What interests me is how much of the "SMD sounds like sh*t" is snake oil, and how much is actually backed up by science? Somewhere I saw like 2$ SMD resistors, what is that? Normal ones cost like 0.003$. Is 50000% more money justified? Are 0.1$ much better than 0.003$ ones and much worse than 2$ ones?
 
I use K series tips from Hakko at work. It is quite easy to solder SMD right down to 0402 size even with lead free solder so when it was time for me to get a soldering station, I had decided which tip to get.

Because of the wide tip, you can heat both sides of a chip part and with a good PCB (with soldermask) the part aligns itself on the lands with surface tension. Because of the wide tnned areas, you can also use it to drag excess solder off chip parts or IC's to remove solder bridges quite easily without the need for solder wicks or suckers.

A recent project of mine was upgrading the op amps of my car headunit which used TSSOP parts. I didn't have to remove the PCB from the bottom chassis to do the entire work.
Alpine CDA-9886 Mod
 
I don't get why are people so intimidated by SMD, I constantly solder 0603 and 0402 elements on my job every day.

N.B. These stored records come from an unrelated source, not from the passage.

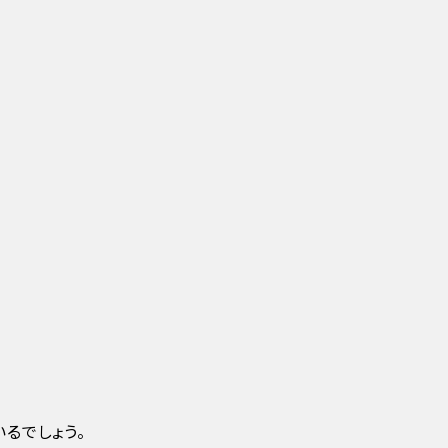
るでしょう。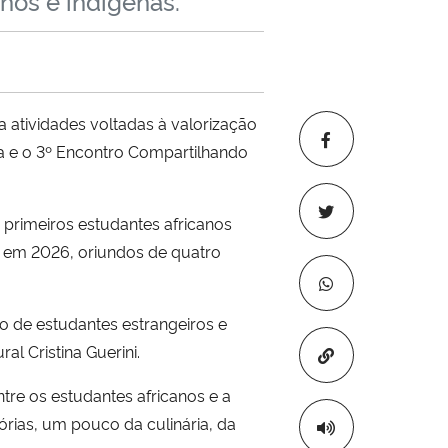
nos e indígenas.
atividades voltadas à valorização
ca e o 3º Encontro Compartilhando
 primeiros estudantes africanos
em 2026, oriundos de quatro
o de estudantes estrangeiros e
l Cristina Guerini.
Copiar para áre
tre os estudantes africanos e a
ias, um pouco da culinária, da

I only use tweezers and good light source, for some stuff flux and/or desoldering braid, but that's only for elements with very small leg pitch.

What interests me is how much of the "SMD sounds like sh*t" is snake oil, and how much is actually backed up by science? Somewhere I saw like 2$ SMD resistors, what is that? Normal ones cost like 0.003$. Is 50000% more money justified? Are 0.1$ much better than 0.003$ ones and much worse than 2$ ones?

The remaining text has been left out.